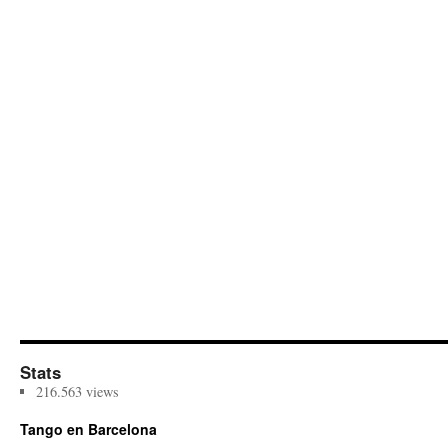
Stats
216.563 views
Tango en Barcelona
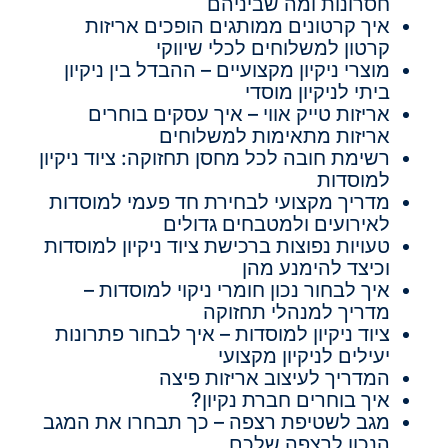
חסרונות ומה שביניהם
איך קרטונים ממותגים הופכים אריזות
קרטון למשלוחים לכלי שיווקי
מוצרי ניקיון מקצועיים – ההבדל בין ניקיון
ביתי לניקיון מוסדי
אריזות טייק אווי – איך עסקים בוחרים
אריזות מתאימות למשלוחים
רשימת חובה לכל מחסן תחזוקה: ציוד ניקיון
למוסדות
מדריך מקצועי לבחירת חד פעמי למוסדות
לאירועים ולמטבחים גדולים
טעויות נפוצות ברכישת ציוד ניקיון למוסדות
וכיצד להימנע מהן
איך לבחור נכון חומרי ניקוי למוסדות –
מדריך למנהלי תחזוקה
ציוד ניקיון למוסדות – איך לבחור פתרונות
יעילים לניקיון מקצועי
המדריך לעיצוב אריזות פיצה
איך בוחרים חברת נקיון?
מגב לשטיפת רצפה – כך תבחרו את המגב
הנכון לרצפה שלכם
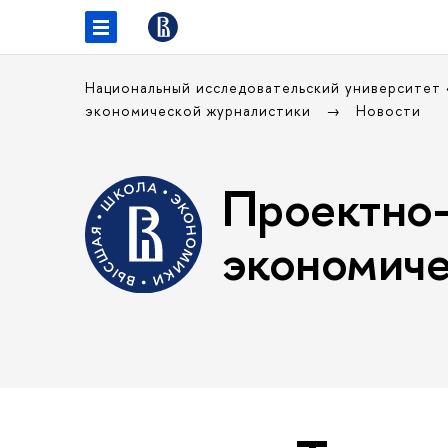
Национальный исследовательский университет
экономической журналистики
Новости
Проектно-
экономиче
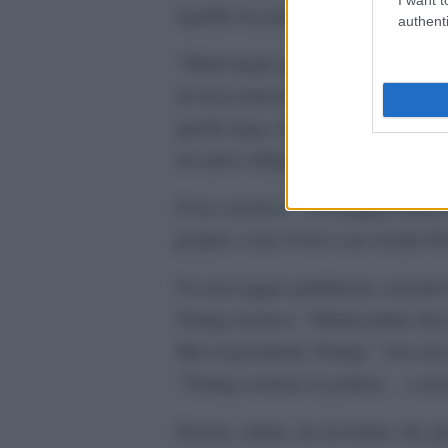
legalità da parte dei repubblicani.
authenti
“Molti degli agenti che erano lì q
riconoscimento”, ha aggiunto. “M
quella targa, beh, glielo dico vol
da tanti colleghi che il 6 gennaio 
E ha concluso: “La maggior parte 
proprio come il loro caro leader 
Un messaggio pubblicato venerdì d
Trump recitava: “Molti politici dico
Mai il presidente Trump”. Uno dei 
“Trump sostiene la polizia… a me
Fanone, infine, ha ricordato che g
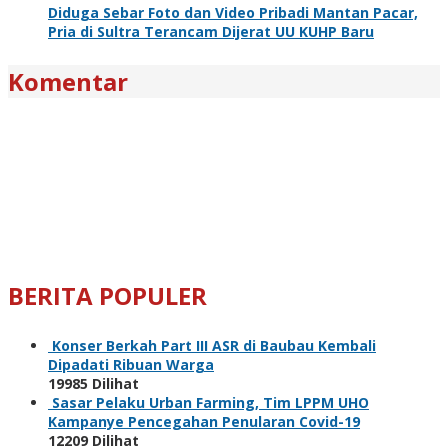
Diduga Sebar Foto dan Video Pribadi Mantan Pacar,
Pria di Sultra Terancam Dijerat UU KUHP Baru
Komentar
BERITA POPULER
Konser Berkah Part III ASR di Baubau Kembali
Dipadati Ribuan Warga
19985 Dilihat
Sasar Pelaku Urban Farming, Tim LPPM UHO
Kampanye Pencegahan Penularan Covid-19
12209 Dilihat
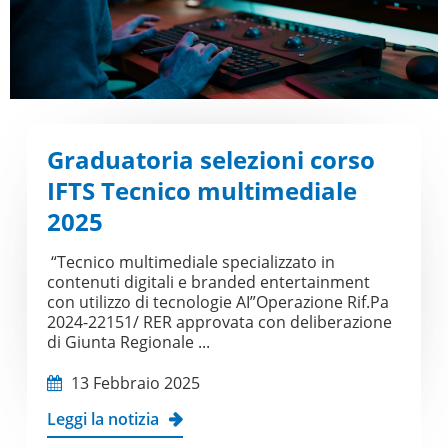
Graduatoria selezioni corso
IFTS Tecnico multimediale
2025
“Tecnico multimediale specializzato in
contenuti digitali e branded entertainment
con utilizzo di tecnologie AI”Operazione Rif.Pa
2024-22151/ RER approvata con deliberazione
di Giunta Regionale ...
13 Febbraio 2025
Leggi la notizia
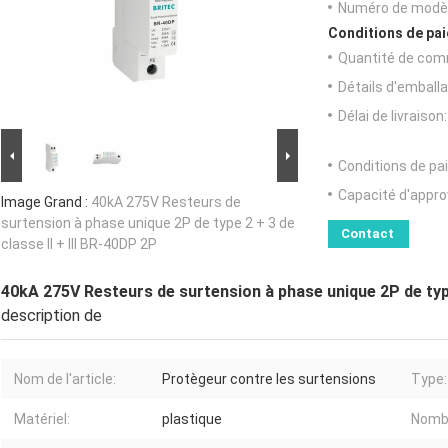
Numéro de modèl
Conditions de pai
Quantité de com
Détails d'emballa
Délai de livraison:
Conditions de pa
Capacité d'appr
Image Grand :
40kA 275V Resteurs de
surtension à phase unique 2P de type 2 + 3 de
Contact
classe II + III BR-40DP 2P
40kA 275V Resteurs de surtension à phase unique 2P de type 
description de
Nom de l'article:
Protègeur contre les surtensions
Type:
Matériel:
plastique
Nombr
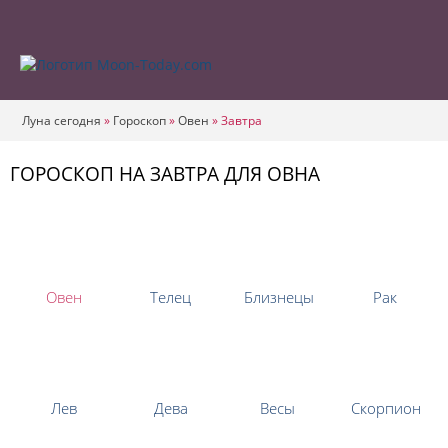
Луна сегодня
»
Гороскоп
»
Овен
»
Завтра
ГОРОСКОП НА ЗАВТРА ДЛЯ ОВНА
Овен
Телец
Близнецы
Рак
Лев
Дева
Весы
Скорпион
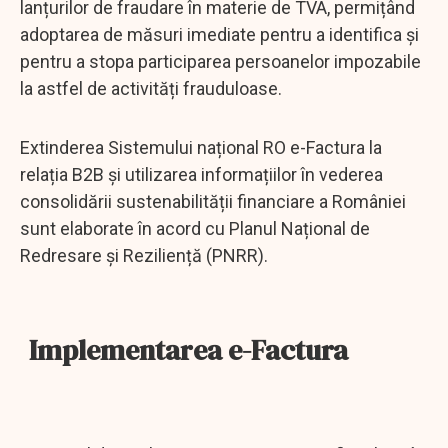
lanțurilor de fraudare în materie de TVA, permițând
adoptarea de măsuri imediate pentru a identifica și
pentru a stopa participarea persoanelor impozabile
la astfel de activități frauduloase.
Extinderea Sistemului național RO e-Factura la
relația B2B și utilizarea informațiilor în vederea
consolidării sustenabilității financiare a României
sunt elaborate în acord cu Planul Național de
Redresare și Reziliență (PNRR).
Implementarea e-Factura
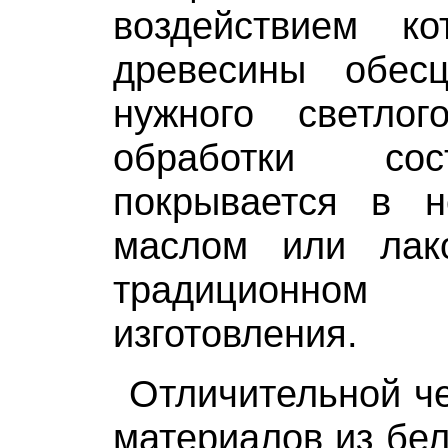
воздействием ко
древесины обес
нужного светло
обработки со
покрывается в н
маслом или лак
традиционн
изготовления.
Отличительной ч
материалов из бе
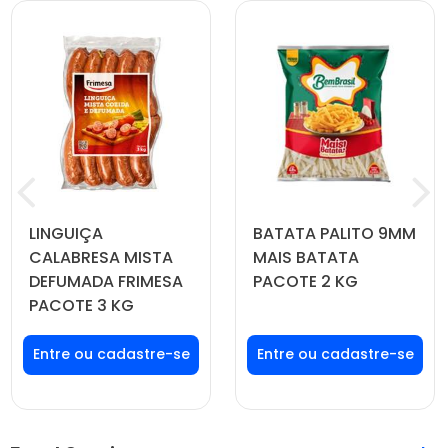
LINGUIÇA
BATATA PALITO 9MM
CALABRESA MISTA
MAIS BATATA
DEFUMADA FRIMESA
PACOTE 2 KG
PACOTE 3 KG
Faça seu login ou
Faça seu login ou
cadastre-se para
cadastre-se para
ver preços e
ver preços e
comprar
comprar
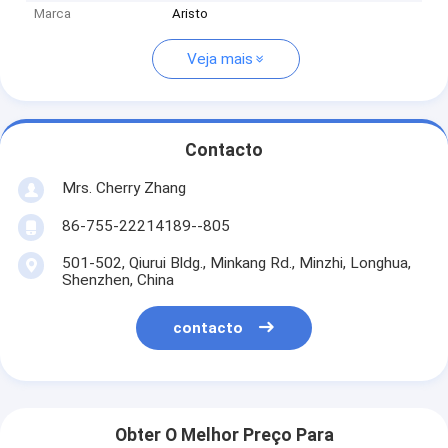
Marca
Aristo
Veja mais
Contacto
Mrs. Cherry Zhang
86-755-22214189--805
501-502, Qiurui Bldg., Minkang Rd., Minzhi, Longhua,
Shenzhen, China
contacto
Obter O Melhor Preço Para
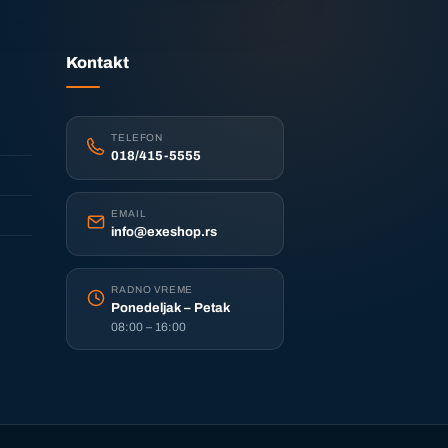
Kontakt
TELEFON
018/415-5555
EMAIL
info@exeshop.rs
RADNO VREME
Ponedeljak – Petak
08:00 – 16:00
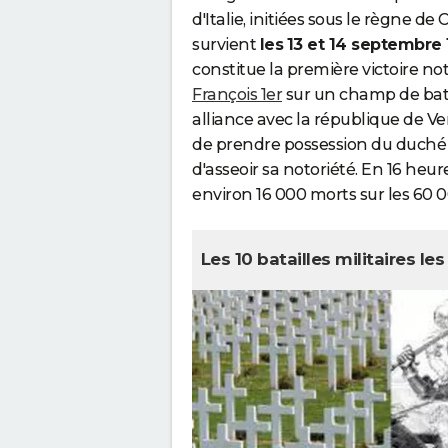
d'Italie, initiées sous le règne de C
survient
les
13 et 14 septembre
constitue la première victoire not
François 1er
sur un champ de bata
alliance avec la république de Ve
de prendre possession du duché 
d'asseoir sa notoriété. En 16 heure
environ 16 000 morts sur les 60 
Les 10 batailles militaires le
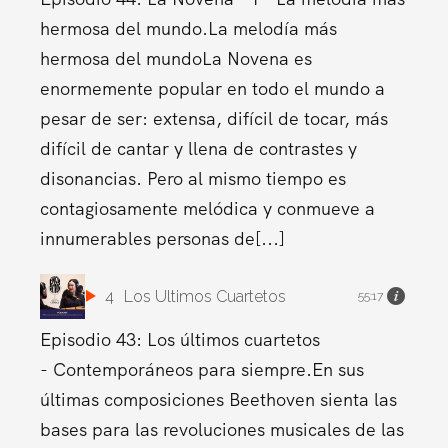
hermosa del mundo.La melodía más
hermosa del mundoLa Novena es
enormemente popular en todo el mundo a
pesar de ser: extensa, difícil de tocar, más
difícil de cantar y llena de contrastes y
disonancias. Pero al mismo tiempo es
contagiosamente melódica y conmueve a
innumerables personas de[...]
4
Los Ultimos Cuartetos
55:17
Episodio 43: Los últimos cuartetos
- Contemporáneos para siempre.En sus
últimas composiciones Beethoven sienta las
bases para las revoluciones musicales de las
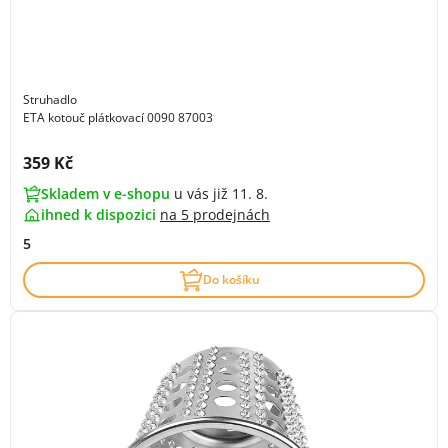
Struhadlo
ETA kotouč plátkovací 0090 87003
Cena s DPH:
359 Kč
Skladem v e-shopu
u vás již 11. 8.
ihned k dispozici
na
5 prodejnách
5
Do košíku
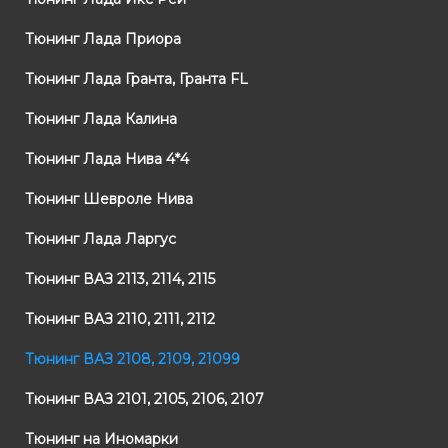
Тюнинг Лада Приора
Тюнинг Лада Гранта, Гранта FL
Тюнинг Лада Калина
Тюнинг Лада Нива 4*4
Тюнинг Шевроле Нива
Тюнинг Лада Ларгус
Тюнинг ВАЗ 2113, 2114, 2115
Тюнинг ВАЗ 2110, 2111, 2112
Тюнинг ВАЗ 2108, 2109, 21099
Тюнинг ВАЗ 2101, 2105, 2106, 2107
Тюнинг на Иномарки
------
**YOUR GOAL:** Print exactly the lines from the first line of the records above through the line containing "מדריך למנהלי תחזוקה", leaving out the pictures.

**RESULT BELOW:**
Stats
216.563 views
Tango en Barcelona
חסרונות ומה שביניהם
איך קרטונים ממותגים הופכים אריזות
קרטון למשלוחים לכלי שיווקי
מוצרי ניקיון מקצועיים – ההבדל בין ניקיון
ביתי לניקיון מוסדי
אריזות טייק אווי – איך עסקים בוחרים
אריזות מתאימות למשלוחים
רשימת חובה לכל מחסן תחזוקה: ציוד ניקיון
למוסדות
מדריך מקצועי לבחירת חד פעמי למוסדות
לאירועים ולמטבחים גדולים
טעויות נפוצות ברכישת ציוד ניקיון למוסדות
וכיצד להימנע מהן
איך לבחור נכון חומרי ניקוי למוסדות –
מדריך למנהלי תחזוקה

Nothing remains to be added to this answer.